Beschäftigte dürfen nicht wegen der Rasse, ethnischen Herkunft, Religion oder Weltanschauung, des Geschlechts, einer Behinderung, des Alters und der sexuellen Identität benachteiligt werden.

Benachteiligungen sind unzulässig in Bezug auf Einstellungs- sowie Auswahlkriterien für den beruflichen Aufstieg, Beschäftigungsbedingungen gleich welcher Art und Entlassungsbedingungen. Erfaßt ist somit das Beschäftigungsverhältnis „von der Wiege bis zur Bahre“, bei Selbständigen und Organen nur der Zugang und der Aufstieg. Nicht entscheidend ist, ob jemand bewußt benachteiligt werden soll („der gute Wille allein zählt nicht“), sondern das Ergebnis, die weniger günstige Behandlung als solche ist widerrechtlich.

Praktisch bedeutsam ist dies bei mittelbaren Benachteiligungen und bei „Motivbündeln“. Liegen erst einmal Indizien vor, die eine Benachteiligung wegen eines der Merkmale vermuten lassen, muß der Arbeitgeber beweisen, daß in einem Bündel von Motiven, das die Entscheidung beeinflußt hat, bspw. das Geschlecht des abgewiesenen Bewerbers überhaupt nicht als negatives oder das andere Geschlecht überhaupt nicht als positives Kriterium enthalten ist.

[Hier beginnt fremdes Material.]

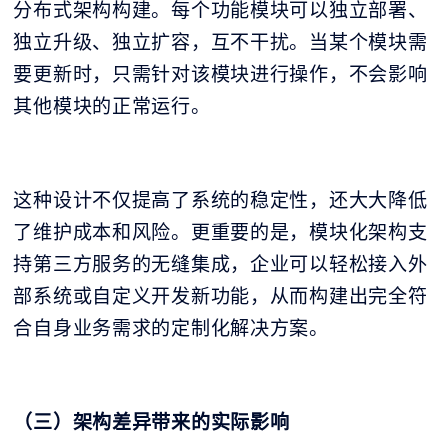
分布式架构构建。每个功能模块可以独立部署、
独立升级、独立扩容，互不干扰。当某个模块需
要更新时，只需针对该模块进行操作，不会影响
其他模块的正常运行。
这种设计不仅提高了系统的稳定性，还大大降低
了维护成本和风险。更重要的是，模块化架构支
持第三方服务的无缝集成，企业可以轻松接入外
部系统或自定义开发新功能，从而构建出完全符
合自身业务需求的定制化解决方案。
（三）架构差异带来的实际影响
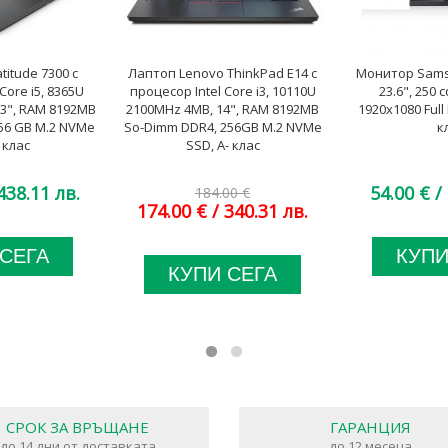
titude 7300 с
Лаптоп Lenovo ThinkPad E14 с
Монитор Sams
Core i5, 8365U
процесор Intel Core i3, 10110U
23.6", 250 c
.3", RAM 8192MB
2100MHz 4MB, 14", RAM 8192MB
1920x1080 Full 
56 GB M.2 NVMe
So-Dimm DDR4, 256GB M.2 NVMe
к
 клас
SSD, A- клас
438.11 лв.
54.00 €
/ 
184.00 €
174.00 €
/ 340.31 лв.
 СЕГА
КУПИ
КУПИ СЕГА
СРОК ЗА ВРЪЩАНЕ
ГАРАНЦИЯ
до 14 дни от доставката
до 12 месеца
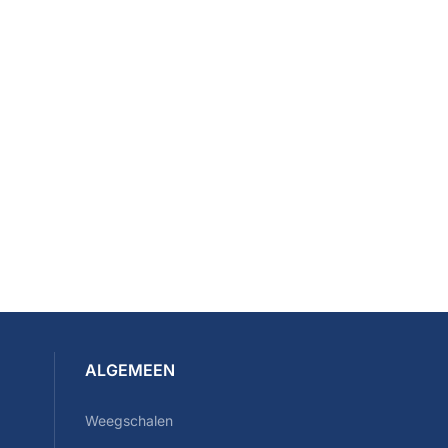
ALGEMEEN
Weegschalen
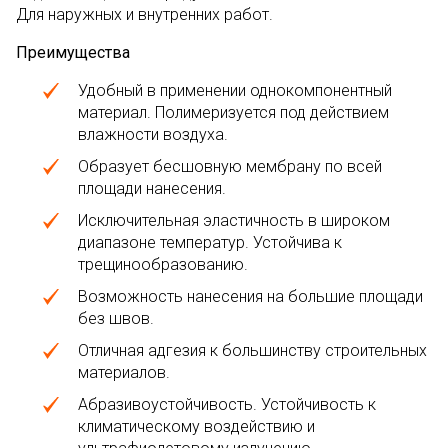
Для наружных и внутренних работ.
Преимущества
Удобный в применении однокомпонентный
материал. Полимеризуется под действием
влажности воздуха.
Образует бесшовную мембрану по всей
площади нанесения.
Исключительная эластичность в широком
диапазоне температур. Устойчива к
трещинообразованию.
Возможность нанесения на большие площади
без швов.
Отличная адгезия к большинству строительных
материалов.
Абразивоустойчивость. Устойчивость к
климатическому воздействию и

Solche Indizien beruhen meist auf reinen Nachlässigkeiten, die „teuer“ werden können: hat der Arbeitgeber z.B. vergessen, die Schwerbehindertenvertretung über die Bewerbung eines schwerbehinderten Menschen zu unterrichten, so ist dessen Benachteiligung wegen der Schwerbehinderteneigenschaft zu vermuten. Die „Kunst“, (Gerichts)Prozesse mit „teurem“ Ausgang zu verhindern, liegt also darin, jetzt proaktiv betriebliche Prozesse zu überprüfen, um Indizien zu vermeiden.

Worauf ist zu achten?

Stellenausschreibungen sind so neutral und sachbezogen wie möglich zu formulieren. Im Hinblick auf das Merkmal „Alter“ sollten Formulierungen wie z.B. „junge(r) dynamische(r) Mitarbeiter(in)“ oder „für unser junges, dynamisches Verkaufsteam wird gesucht“ vermieden werden. Schon dabei kann es sich um ein Indiz für eine Diskriminierung handeln, auch wenn § 10 AGG hier Ausnahmen zuläßt.

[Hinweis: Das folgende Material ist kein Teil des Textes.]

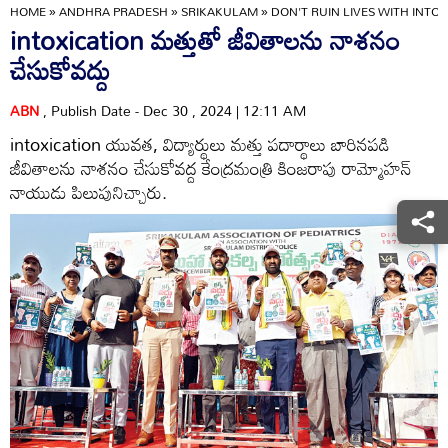
HOME
»
ANDHRA PRADESH
»
SRIKAKULAM
»
DON'T RUIN LIVES WITH INTO
intoxication మత్తుతో జీవితాలను నాశనం
చేసుకోవద్దు
ABN
, Publish Date - Dec 30 , 2024 | 12:11 AM
intoxication యువత, విద్యార్థులు మత్తు పదార్థాలు బారినపడి
జీవితాలను నాశనం చేసుకోవద్ద కేంద్రమంత్రి కింజరాపు రామ్మోహన్‌
నాయుడు పిలుపునిచ్చారు.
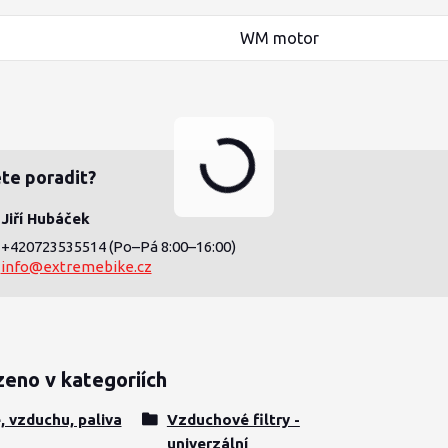
WM motor
te poradit?
Jiří Hubáček
+420723535514
(Po–Pá 8:00–16:00)
info@extremebike.cz
zeno v kategoriích
e, vzduchu, paliva
Vzduchové filtry -
univerzální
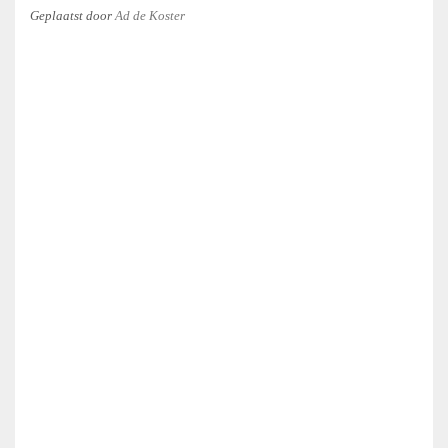
Geplaatst
door
Ad de Koster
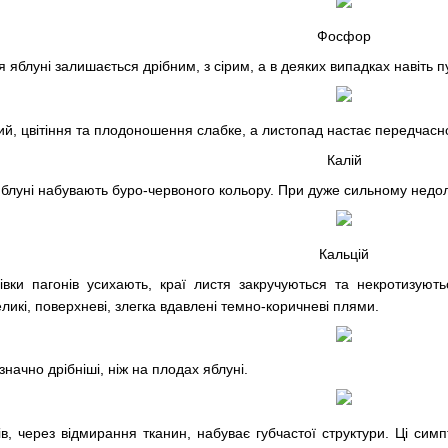
Фосфор
 яблуні залишається дрібним, з сірим, а в деяких випадках навіть п
ий, цвітіння та плодоношення слабке, а листопад настає передчасн
Калій
яблуні набувають буро-червоного кольору. При дуже сильному недолі
Кальцій
івки пагонів усихають, краї листя закручуються та некротизуют
ликі, поверхневі, злегка вдавлені темно-коричневі плями.
значно дрібніші, ніж на плодах яблуні.
, через відмирання тканин, набуває губчастої структури. Ці симп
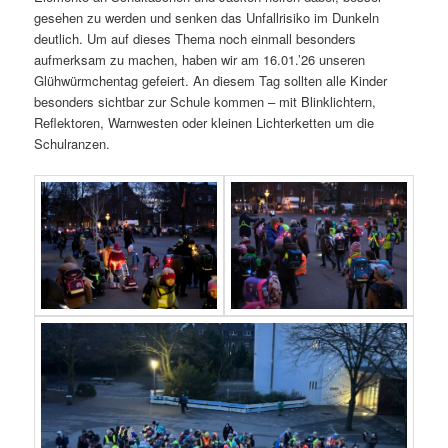
gesehen zu werden und senken das Unfallrisiko im Dunkeln
deutlich. Um auf dieses Thema noch einmall besonders
aufmerksam zu machen, haben wir am 16.01.’26 unseren
Glühwürmchentag gefeiert. An diesem Tag sollten alle Kinder
besonders sichtbar zur Schule kommen – mit Blinklichtern,
Reflektoren, Warnwesten oder kleinen Lichterketten um die
Schulranzen.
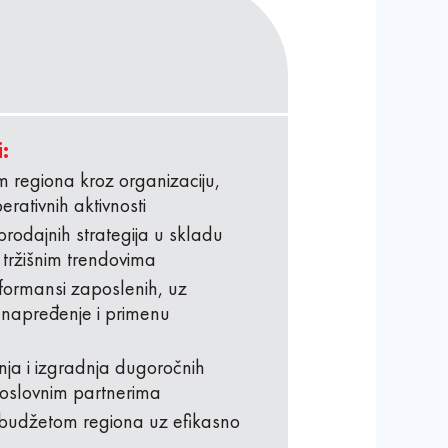
:
 regiona kroz organizaciju,
erativnih aktivnosti
prodajnih strategija u skladu
 tržišnim trendovima
rformansi zaposlenih, uz
a unapređenje i primenu
anja i izgradnja dugoročnih
poslovnim partnerima
e budžetom regiona uz efikasno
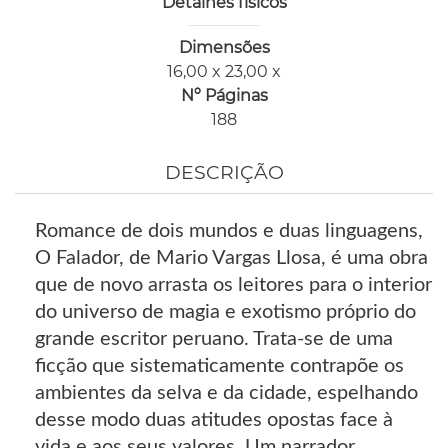
Detalhes físicos
Dimensões
16,00 x 23,00 x
Nº Páginas
188
DESCRIÇÃO
Romance de dois mundos e duas linguagens,
O Falador, de Mario Vargas Llosa, é uma obra
que de novo arrasta os leitores para o interior
do universo de magia e exotismo próprio do
grande escritor peruano. Trata-se de uma
ficção que sistematicamente contrapõe os
ambientes da selva e da cidade, espelhando
desse modo duas atitudes opostas face à
vida e aos seus valores. Um narrador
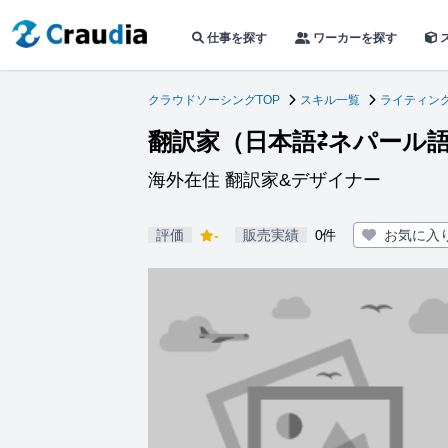
仕事を探す
ワーカーを探す
クラウドソーシングTOP
スキル一覧
ライティン
翻訳家（日本語⇄ネパール
海外在住 翻訳家&デザイナー
評価
-
販売実績
0件
お気に入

> Merke: eine unterschiedliche Behandlung ist auch zulässig, wenn bereits bestehende Nachteile wegen eines in § 1 genannten Merkmals durch „geeignete und angemessene Maßnahmen ausgeglichen“ werden sollen. Denkbar wäre es, daß ein Unternehmen mit vielen jungen Mitarbeitern gezielt ältere Mitarbeiter einstellt, um deren Anteil an der Belegschaft zu erhöhen.

Bewerbungsunterlagen sind sorgfältig durchzusehen. Aus England ist ein Fall bekannt, in dem ein Bewerber zwei annähernd gleiche Bewerbungsmappen eingereicht hatte, ein Exemplar unter exotisch klingendem Namen, ein weiteres mit britischem Namen. Wenn die Bewerbungsmappe dem Bewerber mit dem exotischen Namen zeitlich vor der anderen mit einer Absage zurückgesandt wird, oder es sogar in einem Fall zu einem Vorstellungsgespräch kommt, könnte auch dies als Indiz für eine Benachteiligung angesehen werden.

Beim Absagen sollte, wie bei der Stellenausschreibung, auf eine neutrale Formulierung geachtet werden, am besten keine auf die Person der abgelehnten Bewerber gerichteten Formulierungen verwenden und sich bei telefonischen Rückfragen „bedeckt“ halten.

> Aber: gegenüber einem abgelehnten schwerbehinderten Bewerber kann sich der Arbeitgeber später nur auf solche sachlichen Gründe für die Ablehnung berufen, die er ihm unverzüglich schriftlich mitgeteilt hat.

Was ist noch erlaubt?
Grundsätzlich darf nur dann, wenn eines der Merkmale wegen der Art der auszuübenden Tätigkeit oder der Bedingungen ihrer Ausübung eine wesentliche und entscheidende berufliche Anforderung darstellt und die Anforderung angemessen ist, deswegen unterschiedlich behandelt werden, sofern der Zweck rechtmäßig ist.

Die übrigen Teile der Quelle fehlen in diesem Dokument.